One of the things that really stuck out after the Maranatha team did such a great job painting the library was the chairs and couches in there. They were all ripped up on the arms and cushions and badly needed to be recovered. We talked with Halle about paying for it and he took them in to be worked on. They look great!
As our time here is drawing to a close, I've been trying to reflect on our time here and what it will mean and has meant to our family. I'm not quite ready to write that blog yet. I'm still processing all of it. It has been an amazing and blessed time, but also quite difficult and challenging in many ways as well.
This past week we had a group from West Sacremento, California, with us.
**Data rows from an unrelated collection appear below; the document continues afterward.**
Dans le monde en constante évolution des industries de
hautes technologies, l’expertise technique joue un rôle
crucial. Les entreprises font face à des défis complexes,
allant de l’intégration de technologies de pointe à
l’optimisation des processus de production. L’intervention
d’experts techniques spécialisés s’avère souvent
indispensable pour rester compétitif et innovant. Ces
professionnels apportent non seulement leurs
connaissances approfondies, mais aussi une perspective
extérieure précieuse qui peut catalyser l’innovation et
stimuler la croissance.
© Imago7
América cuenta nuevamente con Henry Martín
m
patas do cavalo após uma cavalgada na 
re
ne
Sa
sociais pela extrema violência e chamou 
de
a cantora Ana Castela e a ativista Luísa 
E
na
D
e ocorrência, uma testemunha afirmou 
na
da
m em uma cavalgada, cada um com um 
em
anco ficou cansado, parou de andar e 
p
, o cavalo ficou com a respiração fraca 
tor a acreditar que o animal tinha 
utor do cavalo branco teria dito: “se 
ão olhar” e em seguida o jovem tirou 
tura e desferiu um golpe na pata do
They were a really fun group and special for us since they were a family group. There were kids from age 8-college with their parents. I really enjoyed seeing how short term mission trips can work as families. I think a lot of people get the idea in their head that mission trips are only for adults or teens, but these kids were ready to work and help out in any way they could. I think coming together as a family really makes for a solid faith experience for all of them together; a shared time of helping others and sharing God's word and work.
Drew and the kids from the team; hanging out and helping out:
Drew in the kitchen at the Ranchon (where we eat with teams) with an iguana. Carlos, who's mom Fermina cooks for us where there are teams, brought it over to show the team and Drew.
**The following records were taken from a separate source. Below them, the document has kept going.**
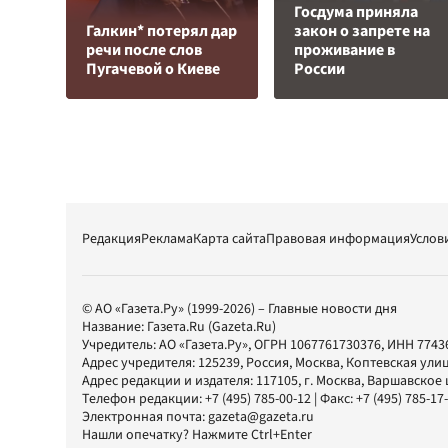
Госдума приняла
Галкин* потерял дар
закон о запрете на
речи после слов
проживание в
Пугачевой о Киеве
России
Редакция
Реклама
Карта сайта
Правовая информация
Услов
© АО «Газета.Ру» (1999-2026) – Главные новости дня
Название:
Газета.Ru
(Gazeta.Ru)
Учредитель:
АО «Газета.Ру»
, ОГРН 1067761730376, ИНН 7743
Адрес учредителя: 125239, Россия, Москва, Коптевская улиц
Адрес редакции и издателя:
117105
, г.
Москва
,
Варшавское шо
Телефон редакции:
+7 (495) 785-00-12
| Факс:
+7 (495) 785-17
Электронная почта:
gazeta@gazeta.ru
Нашли опечатку? Нажмите Ctrl+Enter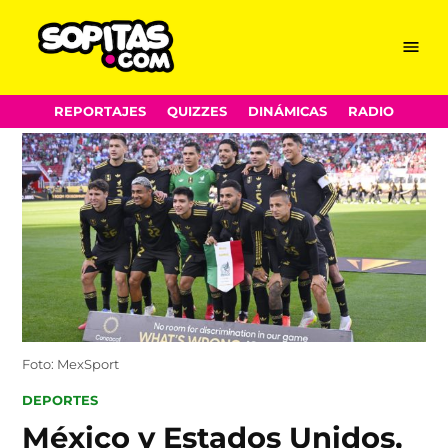
Menu
Sopitas.com
Skip
REPORTAJES
QUIZZES
DINÁMICAS
RADIO
to
content
Foto: MexSport
POSTED
DEPORTES
IN
México y Estados Unidos,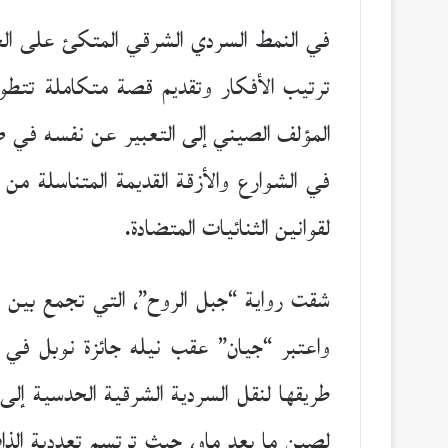
في النمط السردي الشرقي المتكئ على الحدس
ترتيب الأفكار وتقديم قصة متكاملة تتطور
المؤلف الصيني إلى التعبير عن نفسه في صيغ
في الشوارع والأزقة القديمة المتناسلة من
لقوانين الثنائيات المتضادة.
شقت رواية “جبل الروح”، التي تجمع بين السي
طريقها لنقل السردية الشرقية الحدسية إل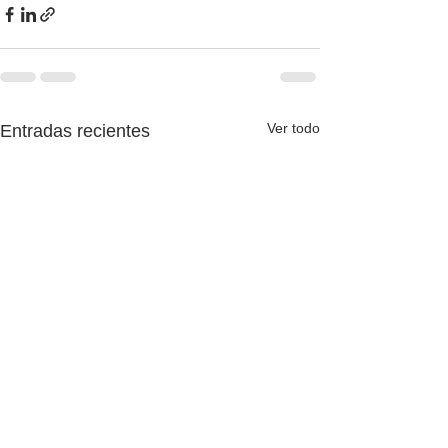
Ver todo
Entradas recientes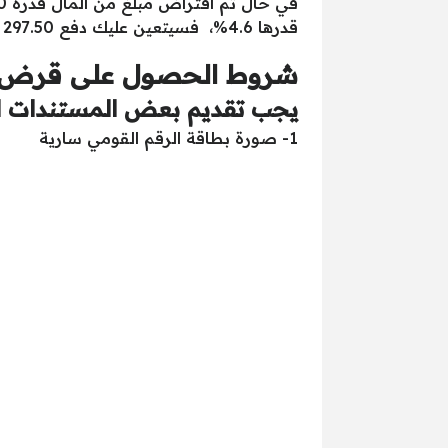
قدرها 4.6%، فسيتعين عليك دفع 297.50 جنيه مصري شهريا، برجاء العلم أن حجم الفائدة يعتمد على حجم المعاش.
شروط الحصول على قرض 
يجب تقديم بعض المستندات ل
1- صورة بطاقة الرقم القومي سارية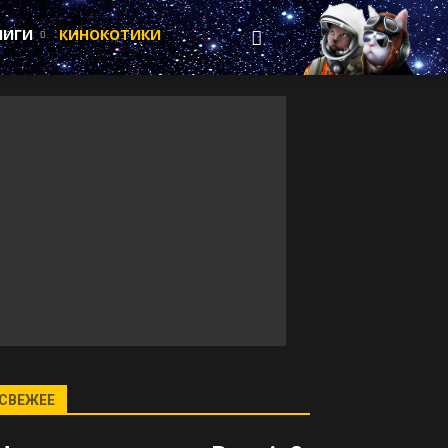
НИГИ
КИНОКОТИКИ
СВЕЖЕЕ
This group led a two day VBS for about 40 kids from our neighborhood. Drew was excited to participate and hang out and help as well. He even came up with the game idea for the first day. The team also did some painting, construction, and Nick and one of the dads from the team, Ron, got to get back into the trench that the Maranatha team helped dig and make it a foot deeper!
Halle giving instructions for the game time of VBS:
A round of Red Light Green Light:
One of the neighborhood girls watching Nick play guitar:
We went to the feeding program one last time on birthday cupcake day! Kathy makes cupcakes once a quarter for the kids who have had birthdays in the last three months. It was Drew's turn, so he got up with the other kids to collect his cake and be sung to.
Abbey with Shirley, one of the little girls that comes to the feeding program with her mom.
We also had the opportunity to go to our dear friend Jessenia's house one more time for dinner and fellowship. We have really enjoyed our friendship with her and her family. She made arroz a la valenciana, Drew's favorite Nicaraguan dish.
There was time for soccer in the yard before dinner.
Juan, Jessenia, and their children.
Jessenia's kids with Drew. There are some extra cousins in this picture too.
And one final picture. Abbey is getting so big! She's got five teeth now, with two more about to pop. She's walking on her own when she wants too, but mostly prefers to grab a hand and take you along with her wherever she wants to go. You can see her three bottom teeth in this picture.
The team from Maranatha HS in Pasadena, CA, left this past Friday morning. It's taken me this long to get around to posting some pictures of their finished products! They did a TON of painting as well as helped facilitate a clothing sale, hosted a youth night with testimonies and a game night later on in the week. They also dug a ditch for the power line to be moved and moved 8 trees... yes... they dug up and moved trees. It was fantastic. This team was awesome! It was great to see that many kids so excited about helping and learning more about God and His work in their lives through this trip.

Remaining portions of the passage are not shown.